### Extracted records
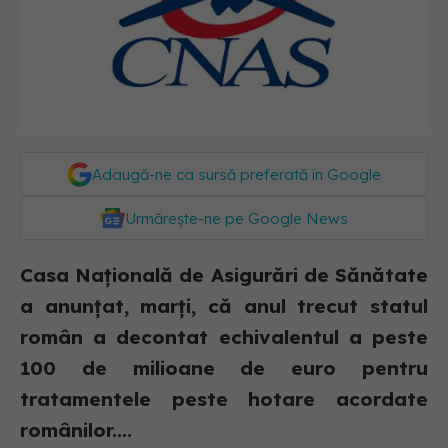
Adaugă-ne ca sursă preferată în Google
Urmărește-ne pe Google News
Casa Națională de Asigurări de Sănătate
a anunțat, marți, că anul trecut statul
român a decontat echivalentul a peste
100 de milioane de euro pentru
tratamentele peste hotare acordate
românilor....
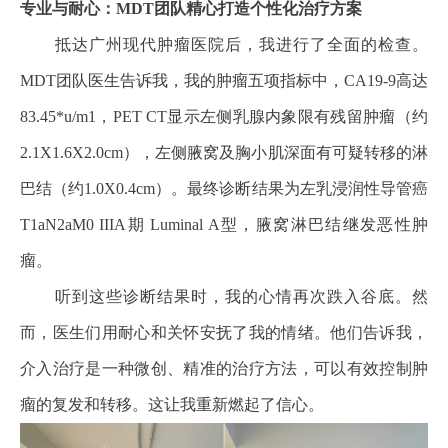
专业与耐心：MDT团队精心打造个性化治疗方案
抵达广州现代肿瘤医院后，我进行了全面的检查。
MDT团队医生告诉我，我的肿瘤五项指标中，CA19-9高达
83.45*u/m1，PET CT显示左侧乳腺内象限有残留肿瘤（约
2.1X1.6X2.0cm），左侧腋窝及胸小肌深面有可疑转移的淋
巴结（约1.0X0.4cm）。最终诊断结果为左乳浸润性导管癌
T1aN2aM0 IIIA期 Luminal A型，腋窝淋巴结继发恶性肿
瘤。
听到这些诊断结果时，我的心情再次跌入谷底。然
而，医生们用耐心和关怀安抚了我的情绪。他们告诉我，
介入治疗是一种微创、精准的治疗方法，可以有效控制肿
瘤的复发和转移。这让我重新燃起了信心。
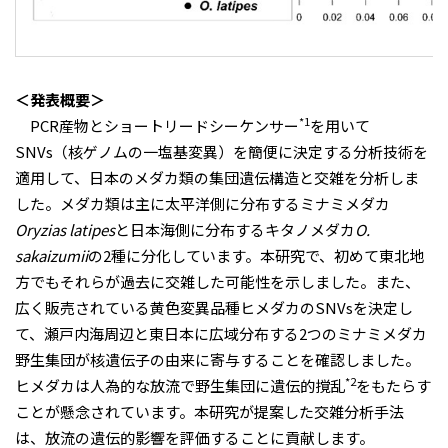
＜発表概要＞
*1
PCR産物とショートリードシーケンサー
を用いて
SNVs（核ゲノムの一塩基変異）を簡便に決定する分析技術を
適用して、日本のメダカ類の集団遺伝構造と交雑を分析しま
した。メダカ類は主に太平洋側に分布するミナミメダカ
Oryzias latipes
と日本海側に分布するキタノメダカ
O.
sakaizumii
の2種に分化しています。本研究で、初めて東北地
方でもそれらが過去に交雑した可能性を示しました。また、
広く販売されている黄色変異品種ヒメダカのSNVsを決定し
て、瀬戸内海周辺と東日本に広域分布する2つのミナミメダカ
野生集団が核遺伝子の由来に寄与することを確認しました。
*2
ヒメダカは人為的な放流で野生集団に遺伝的撹乱
をもたらす
ことが懸念されています。本研究が提案した交雑分析手法
は、放流の遺伝的影響を評価することに貢献します。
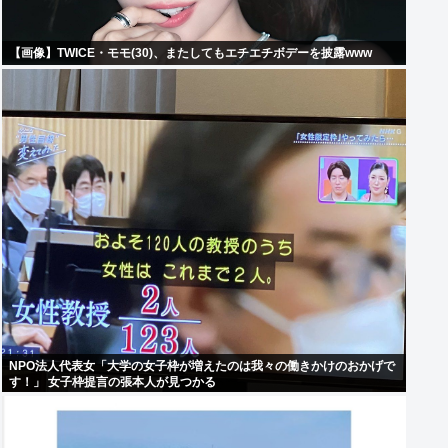
【画像】TWICE・モモ(30)、またしてもエチエチボデーを披露www
NPO法人代表女「大学の女子枠が増えたのは我々の働きかけのおかげで
す！」 女子枠提言の張本人が見つかる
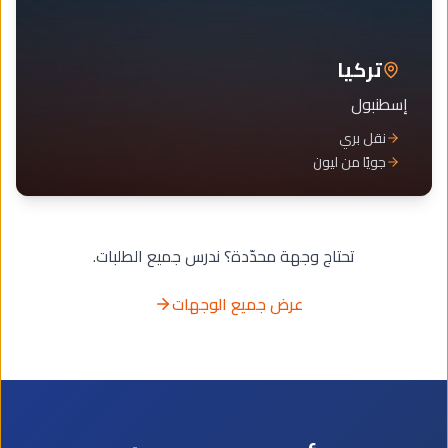
تركيا
إسطنبول
نقل بري
جويًا من ليون
تحتاج وجهة محدّدة؟ ندرس جميع الطلبات.
عرض جميع الوجهات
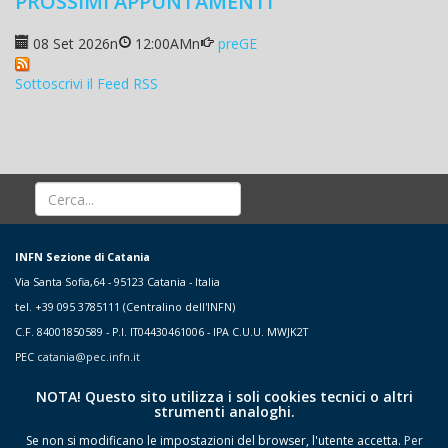
PROSSIMI APPUNTAMENTI
08 Set 2026
n
12:00AM
n
preGE
Sottoscrivi il Feed RSS
INFN Sezione di Catania
Via Santa Sofia,64 - 95123 Catania - Italia
tel. +39 095 3785111 (Centralino dell'INFN)
C.F. 84001850589 - P.I. IT04430461006 - IPA C.U.U. MWJK2T
PEC
catania@pec.infn.it
NOTA! Questo sito utilizza i soli cookies tecnici o altri
strumenti analoghi.
Se non si modificano le impostazioni del browser, l'utente accetta.
Per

### What you should do
Leaving the pictures out, write out all the material above exactly.

### Solution
Adaugă-ne ca sursă preferată în Google
Urmărește-ne pe Google News
Casa Națională de Asigurări de Sănătate
a anunțat, marți, că anul trecut statul
român a decontat echivalentul a peste
100 de milioane de euro pentru
tratamentele peste hotare acordate
românilor....
专业与耐心：MDT团队精心打造个性化治疗方案
抵达广州现代肿瘤医院后，我进行了全面的检查。
MDT团队医生告诉我，我的肿瘤五项指标中，CA19-9高达
83.45*u/m1，PET CT显示左侧乳腺内象限有残留肿瘤（约
2.1X1.6X2.0cm），左侧腋窝及胸小肌深面有可疑转移的淋
巴结（约1.0X0.4cm）。最终诊断结果为左乳浸润性导管癌
T1aN2aM0 IIIA期 Luminal A型，腋窝淋巴结继发恶性肿
瘤。
听到这些诊断结果时，我的心情再次跌入谷底。然
而，医生们用耐心和关怀安抚了我的情绪。他们告诉我，
介入治疗是一种微创、精准的治疗方法，可以有效控制肿
瘤的复发和转移。这让我重新燃起了信心。
＜発表概要＞
*1
PCR産物とショートリードシーケンサー
を用いて
SNVs（核ゲノムの一塩基変異）を簡便に決定する分析技術を
適用して、日本のメダカ類の集団遺伝構造と交雑を分析しま
した。メダカ類は主に太平洋側に分布するミナミメダカ
Oryzias latipes
と日本海側に分布するキタノメダカ
O.
sakaizumii
の2種に分化しています。本研究で、初めて東北地
方でもそれらが過去に交雑した可能性を示しました。また、
広く販売されている黄色変異品種ヒメダカのSNVsを決定し
て、瀬戸内海周辺と東日本に広域分布する2つのミナミメダカ
野生集団が核遺伝子の由来に寄与することを確認しました。
*2
ヒメダカは人為的な放流で野生集団に遺伝的撹乱
をもたらす
ことが懸念されています。本研究が提案した交雑分析手法
は、放流の遺伝的影響を評価することに貢献します。
【画像】TWICE・モモ(30)、またしてもエチエチボデーを披露www
NPO法人代表女「大学の女子枠が増えたのは我々の働きかけのおかげで
す！」 女子枠提言の張本人が見つかる
تركيا
إسطنبول
نقل بري
جويًا من ليون
تحتاج وجهة محدّدة؟ ندرس جميع الطلبات.
عرض جميع الوجهات
PROSSIMI APPUNTAMENTI
08 Set 2026
n
12:00AM
n
preGE
Sottoscrivi il Feed RSS
INFN Sezione di Catania
Via Santa Sofia,64 - 95123 Catania - Italia
tel. +39 095 3785111 (Centralino dell'INFN)
C.F. 84001850589 - P.I. IT04430461006 - IPA C.U.U. MWJK2T
PEC
catania@pec.infn.it
NOTA! Questo sito utilizza i soli cookies tecnici o altri
strumenti analoghi.
Se non si modificano le impostazioni del browser, l'utente accetta.
Per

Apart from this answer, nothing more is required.